Cane Garden Bay is home of the Callwood Rum Distillery, where they make Arundel Cane Rum. This rum has been distilled and blended by the Callwood Family for more than 200 years in Caribbean’s oldest continuously operating pot distillery.

You can visit the distillery Monday till Friday on your visit to Cane Garden Bay, in this beautiful old historical building steps across the road from the beach. After the storms the distillery was severely damaged and needed a new roof, but they are all up and running again!

When you enter the building, you will notice the barrels and the walls filled with hand-bottled Arundel rum. The Callwood Distillery only produces about 25 gallons of rum a day, using the pure cane juice from the sugarcane growing right behind the distillery.

Behind the building you can find the sugar cane plantation with the charcoal powered “boiler”. Here you will smell the sweet molasses being cooked.

This place has survived for four centuries, with a brief interruption last year thanks to the installation of a new roof, until, four months after Irma, it was back in operation. There’s a reason, after all, why they call it Cane Garden Bay.

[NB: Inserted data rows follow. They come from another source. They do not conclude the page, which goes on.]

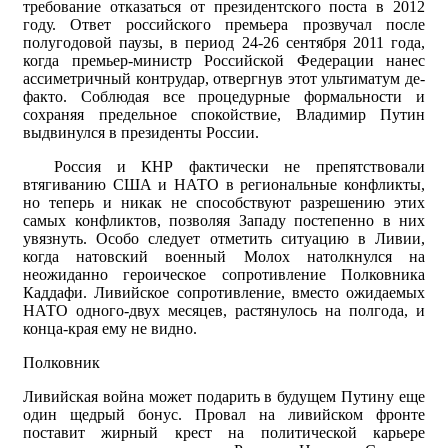
требование отказаться от президентского поста в 2012
году. Ответ российского премьера прозвучал после
полугодовой паузы, в период 24-26 сентября 2011 года,
когда премьер-министр Российской Федерации нанес
ассиметричный контрудар, отвергнув этот ультиматум де-
факто. Соблюдая все процедурные формальности и
сохраняя предельное спокойствие, Владимир Путин
выдвинулся в президенты России.
Россия и КНР фактически не препятствовали
втягиванию США и НАТО в региональные конфликты,
но теперь и никак не способствуют разрешению этих
самых конфликтов, позволяя Западу постепенно в них
увязнуть. Особо следует отметить ситуацию в Ливии,
когда натовский военный Молох натолкнулся на
неожиданно героическое сопротивление Полковника
Каддафи. Ливийское сопротивление, вместо ожидаемых
НАТО одного-двух месяцев, растянулось на полгода, и
конца-края ему не видно.
Полковник
Ливийская война может подарить в будущем Путину еще
один щедрый бонус. Провал на ливийском фронте
поставит жирный крест на политической карьере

Here, in an old stone building in Tortola, is one of the most precious corners of the history of rum in the Caribbean, a fundament of the British Virgin Islands’ cultural heritage.

The boiler is smoldering, the smell of sugarcane alchemy pungent in the air, steps across the road from the beach.

This is the Callwood Rum Distillery, a sugarcane plantation and distillery whose history of rummaking dates back some 400 years.

It just might be the oldest working rum distillery in the Caribbean.

The coal-fired boiler still smolders, with worn casks of rum aging up the rocky staircase, walls filled with hand-bottled Arundel rum.